Chapter 02

Ham’s village of Dusk was a part of the land of Dank. In Dank, it was always dim and dreary. The sun, when it managed to peek through the ever-present overcast, was weak, wan and woeful. The inhabitants of Dank – the Huddlers – went through their days with their heads down, their shoulders hunched, and with a look of fear and anxiety shrouding their faces from waking to sleeping. Whenever possible – when they weren’t working, schooling, or doing chores – they would spend their time together, huddled against the darkness. And their dreams were, as you might imagine, dark, dim and dreary.

For the most part, Huddlers spent their time on the necessities of life: growing and gathering food, patching together clothing, fixing leaks in the roofs of their homes.

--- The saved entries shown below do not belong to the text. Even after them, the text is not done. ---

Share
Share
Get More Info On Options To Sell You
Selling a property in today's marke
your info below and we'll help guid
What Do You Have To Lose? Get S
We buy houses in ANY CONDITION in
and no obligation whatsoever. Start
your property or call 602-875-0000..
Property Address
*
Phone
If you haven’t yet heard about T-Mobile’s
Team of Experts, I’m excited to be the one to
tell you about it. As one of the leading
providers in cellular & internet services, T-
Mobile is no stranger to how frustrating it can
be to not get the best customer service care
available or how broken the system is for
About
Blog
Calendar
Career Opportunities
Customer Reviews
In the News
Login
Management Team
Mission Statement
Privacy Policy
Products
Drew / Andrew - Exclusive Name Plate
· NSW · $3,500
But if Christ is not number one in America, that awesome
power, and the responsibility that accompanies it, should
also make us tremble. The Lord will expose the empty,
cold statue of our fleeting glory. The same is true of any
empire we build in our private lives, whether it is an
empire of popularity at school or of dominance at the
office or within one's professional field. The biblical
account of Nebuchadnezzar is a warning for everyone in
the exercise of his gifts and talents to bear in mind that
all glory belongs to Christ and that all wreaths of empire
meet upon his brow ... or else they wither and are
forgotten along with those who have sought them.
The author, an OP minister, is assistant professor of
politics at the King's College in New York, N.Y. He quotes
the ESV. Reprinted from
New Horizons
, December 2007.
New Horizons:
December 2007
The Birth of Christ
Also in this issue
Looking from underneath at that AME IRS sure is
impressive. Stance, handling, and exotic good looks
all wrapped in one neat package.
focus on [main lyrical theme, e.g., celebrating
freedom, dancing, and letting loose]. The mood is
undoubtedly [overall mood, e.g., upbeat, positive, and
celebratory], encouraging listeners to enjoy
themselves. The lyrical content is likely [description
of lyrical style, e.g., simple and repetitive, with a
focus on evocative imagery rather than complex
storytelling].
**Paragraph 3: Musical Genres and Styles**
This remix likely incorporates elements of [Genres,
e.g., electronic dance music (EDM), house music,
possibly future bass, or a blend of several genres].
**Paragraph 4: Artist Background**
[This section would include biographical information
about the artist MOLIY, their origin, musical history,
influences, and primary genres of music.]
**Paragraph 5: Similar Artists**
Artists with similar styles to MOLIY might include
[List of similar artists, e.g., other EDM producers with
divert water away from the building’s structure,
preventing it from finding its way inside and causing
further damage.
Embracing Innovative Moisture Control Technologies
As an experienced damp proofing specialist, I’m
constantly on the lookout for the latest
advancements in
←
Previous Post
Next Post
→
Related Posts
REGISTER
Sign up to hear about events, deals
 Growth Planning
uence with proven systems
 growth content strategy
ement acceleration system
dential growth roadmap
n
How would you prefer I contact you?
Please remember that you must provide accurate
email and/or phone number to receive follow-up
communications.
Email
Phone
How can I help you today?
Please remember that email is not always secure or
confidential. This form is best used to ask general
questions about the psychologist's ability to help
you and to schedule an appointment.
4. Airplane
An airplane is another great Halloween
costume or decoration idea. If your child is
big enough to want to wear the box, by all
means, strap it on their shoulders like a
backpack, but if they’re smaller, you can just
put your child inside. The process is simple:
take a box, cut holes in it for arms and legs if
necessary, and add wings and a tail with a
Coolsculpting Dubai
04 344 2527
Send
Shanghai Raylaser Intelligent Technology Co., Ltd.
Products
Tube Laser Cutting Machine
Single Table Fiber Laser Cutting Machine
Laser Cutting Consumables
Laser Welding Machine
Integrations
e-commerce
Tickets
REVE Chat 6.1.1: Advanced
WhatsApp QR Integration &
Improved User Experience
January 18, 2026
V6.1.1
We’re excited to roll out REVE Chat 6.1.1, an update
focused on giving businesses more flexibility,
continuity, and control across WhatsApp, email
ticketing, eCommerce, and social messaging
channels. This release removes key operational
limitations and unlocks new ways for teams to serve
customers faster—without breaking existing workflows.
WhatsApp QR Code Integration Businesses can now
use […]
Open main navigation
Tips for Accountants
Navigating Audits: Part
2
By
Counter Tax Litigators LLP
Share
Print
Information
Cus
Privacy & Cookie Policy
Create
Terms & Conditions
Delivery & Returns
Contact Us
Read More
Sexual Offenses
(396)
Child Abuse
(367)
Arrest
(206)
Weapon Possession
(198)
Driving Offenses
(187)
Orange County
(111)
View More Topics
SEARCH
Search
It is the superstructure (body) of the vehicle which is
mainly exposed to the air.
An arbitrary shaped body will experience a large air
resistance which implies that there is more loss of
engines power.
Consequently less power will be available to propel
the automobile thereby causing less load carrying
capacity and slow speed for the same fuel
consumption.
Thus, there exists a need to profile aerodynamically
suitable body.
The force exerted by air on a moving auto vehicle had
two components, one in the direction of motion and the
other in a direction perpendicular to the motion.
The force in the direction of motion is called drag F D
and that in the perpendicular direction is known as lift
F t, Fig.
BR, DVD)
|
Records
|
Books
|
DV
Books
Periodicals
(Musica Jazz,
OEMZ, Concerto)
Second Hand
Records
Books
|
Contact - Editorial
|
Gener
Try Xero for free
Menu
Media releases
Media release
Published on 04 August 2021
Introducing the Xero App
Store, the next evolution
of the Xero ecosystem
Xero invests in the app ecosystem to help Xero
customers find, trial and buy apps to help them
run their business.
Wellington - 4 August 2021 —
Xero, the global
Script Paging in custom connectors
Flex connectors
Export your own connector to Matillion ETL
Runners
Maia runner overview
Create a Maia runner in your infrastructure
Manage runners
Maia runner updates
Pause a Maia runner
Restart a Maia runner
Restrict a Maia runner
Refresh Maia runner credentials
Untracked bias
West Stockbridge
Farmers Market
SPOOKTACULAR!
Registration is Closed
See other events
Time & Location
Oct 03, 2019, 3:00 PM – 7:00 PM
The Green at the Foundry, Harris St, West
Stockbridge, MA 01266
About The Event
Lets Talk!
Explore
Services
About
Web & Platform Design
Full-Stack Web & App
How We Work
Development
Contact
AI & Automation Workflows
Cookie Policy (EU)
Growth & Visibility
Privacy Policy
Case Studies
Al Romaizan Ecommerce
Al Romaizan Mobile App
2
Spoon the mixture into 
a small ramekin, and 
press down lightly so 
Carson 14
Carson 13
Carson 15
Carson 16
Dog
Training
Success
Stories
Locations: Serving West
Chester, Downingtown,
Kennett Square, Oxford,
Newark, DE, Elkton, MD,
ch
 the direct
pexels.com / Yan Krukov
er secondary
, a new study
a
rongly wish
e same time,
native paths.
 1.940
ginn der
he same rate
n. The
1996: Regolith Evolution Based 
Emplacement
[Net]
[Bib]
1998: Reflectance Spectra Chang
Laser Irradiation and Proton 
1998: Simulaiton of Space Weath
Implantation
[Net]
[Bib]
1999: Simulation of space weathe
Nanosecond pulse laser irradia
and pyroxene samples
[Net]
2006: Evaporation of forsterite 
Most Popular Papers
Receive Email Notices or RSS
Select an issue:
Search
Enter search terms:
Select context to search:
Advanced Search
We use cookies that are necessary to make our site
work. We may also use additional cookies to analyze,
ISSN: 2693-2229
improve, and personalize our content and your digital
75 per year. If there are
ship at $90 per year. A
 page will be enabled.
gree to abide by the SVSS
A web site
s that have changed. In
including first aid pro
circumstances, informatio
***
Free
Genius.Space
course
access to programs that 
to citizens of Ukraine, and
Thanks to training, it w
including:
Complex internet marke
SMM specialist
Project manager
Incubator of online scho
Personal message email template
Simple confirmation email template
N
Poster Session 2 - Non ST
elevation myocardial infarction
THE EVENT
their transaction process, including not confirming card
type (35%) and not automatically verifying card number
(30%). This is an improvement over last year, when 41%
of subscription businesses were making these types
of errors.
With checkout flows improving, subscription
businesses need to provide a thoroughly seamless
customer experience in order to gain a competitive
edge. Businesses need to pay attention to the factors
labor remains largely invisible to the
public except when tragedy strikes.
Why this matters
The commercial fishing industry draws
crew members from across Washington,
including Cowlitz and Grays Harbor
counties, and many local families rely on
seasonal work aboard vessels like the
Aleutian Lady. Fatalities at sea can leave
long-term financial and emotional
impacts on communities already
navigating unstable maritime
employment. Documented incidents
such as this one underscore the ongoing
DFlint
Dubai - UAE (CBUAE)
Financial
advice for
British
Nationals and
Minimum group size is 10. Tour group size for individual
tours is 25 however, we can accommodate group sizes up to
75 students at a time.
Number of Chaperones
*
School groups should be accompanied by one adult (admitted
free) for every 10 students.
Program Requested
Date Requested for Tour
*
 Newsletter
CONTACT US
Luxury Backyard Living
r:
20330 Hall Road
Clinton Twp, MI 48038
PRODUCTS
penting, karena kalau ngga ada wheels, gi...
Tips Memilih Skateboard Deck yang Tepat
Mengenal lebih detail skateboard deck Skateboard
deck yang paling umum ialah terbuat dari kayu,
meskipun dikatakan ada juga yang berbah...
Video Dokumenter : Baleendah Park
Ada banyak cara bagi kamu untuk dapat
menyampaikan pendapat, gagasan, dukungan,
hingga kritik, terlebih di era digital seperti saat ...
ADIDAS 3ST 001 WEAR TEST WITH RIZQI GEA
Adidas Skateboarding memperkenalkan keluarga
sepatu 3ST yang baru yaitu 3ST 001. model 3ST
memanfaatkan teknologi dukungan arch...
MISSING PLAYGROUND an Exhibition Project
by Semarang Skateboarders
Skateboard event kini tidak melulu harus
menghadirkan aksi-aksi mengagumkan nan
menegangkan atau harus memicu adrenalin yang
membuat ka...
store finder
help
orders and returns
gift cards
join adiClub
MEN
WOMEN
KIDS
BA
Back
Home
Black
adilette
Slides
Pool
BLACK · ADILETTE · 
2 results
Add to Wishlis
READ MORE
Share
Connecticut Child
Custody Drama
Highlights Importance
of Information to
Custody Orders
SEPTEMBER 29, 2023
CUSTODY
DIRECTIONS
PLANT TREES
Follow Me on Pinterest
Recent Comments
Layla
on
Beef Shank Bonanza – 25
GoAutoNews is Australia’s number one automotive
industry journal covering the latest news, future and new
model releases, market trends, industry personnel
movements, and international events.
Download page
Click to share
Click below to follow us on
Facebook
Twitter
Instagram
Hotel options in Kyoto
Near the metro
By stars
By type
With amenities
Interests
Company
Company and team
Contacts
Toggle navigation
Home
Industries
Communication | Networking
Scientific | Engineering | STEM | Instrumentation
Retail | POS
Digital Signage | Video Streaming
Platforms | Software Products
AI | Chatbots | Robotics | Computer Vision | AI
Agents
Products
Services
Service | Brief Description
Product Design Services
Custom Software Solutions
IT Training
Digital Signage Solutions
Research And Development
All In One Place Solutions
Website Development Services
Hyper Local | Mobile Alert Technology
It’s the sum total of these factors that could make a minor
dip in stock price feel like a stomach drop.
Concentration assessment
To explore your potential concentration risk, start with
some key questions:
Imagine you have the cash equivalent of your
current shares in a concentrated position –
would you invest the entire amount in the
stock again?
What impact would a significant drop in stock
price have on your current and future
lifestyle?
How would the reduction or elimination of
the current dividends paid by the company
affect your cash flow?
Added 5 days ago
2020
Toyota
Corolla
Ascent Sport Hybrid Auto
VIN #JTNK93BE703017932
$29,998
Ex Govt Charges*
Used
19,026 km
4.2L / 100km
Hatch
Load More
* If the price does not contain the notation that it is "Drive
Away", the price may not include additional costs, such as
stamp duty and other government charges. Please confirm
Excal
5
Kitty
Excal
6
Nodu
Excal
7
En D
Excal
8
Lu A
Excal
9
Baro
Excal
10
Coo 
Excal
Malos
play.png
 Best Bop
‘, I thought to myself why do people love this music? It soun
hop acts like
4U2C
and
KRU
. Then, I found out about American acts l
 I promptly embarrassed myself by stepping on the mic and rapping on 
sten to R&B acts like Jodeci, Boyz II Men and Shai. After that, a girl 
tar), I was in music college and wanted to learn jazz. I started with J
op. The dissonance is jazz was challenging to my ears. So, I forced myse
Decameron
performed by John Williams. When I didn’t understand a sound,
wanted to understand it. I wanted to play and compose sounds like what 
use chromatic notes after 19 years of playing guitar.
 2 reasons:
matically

As much as possible, they did their chores together, huddled, feeling hopeless.

Nothing ever changed in the land of Dank. The Huddlers lived in the homes that their parents and grandparents and great-grandparents had lived in. They grew and gathered their food from the same fields and trees and in the same way as the generations before them. When one of their homes was damaged, they used the same tools, in the same way, to make repairs. No one had had a new idea, or come up with a new way of doing things, in living memory. And the Huddlers had very good memories. Of course, they didn’t have a lot to remember, since things just didn’t change.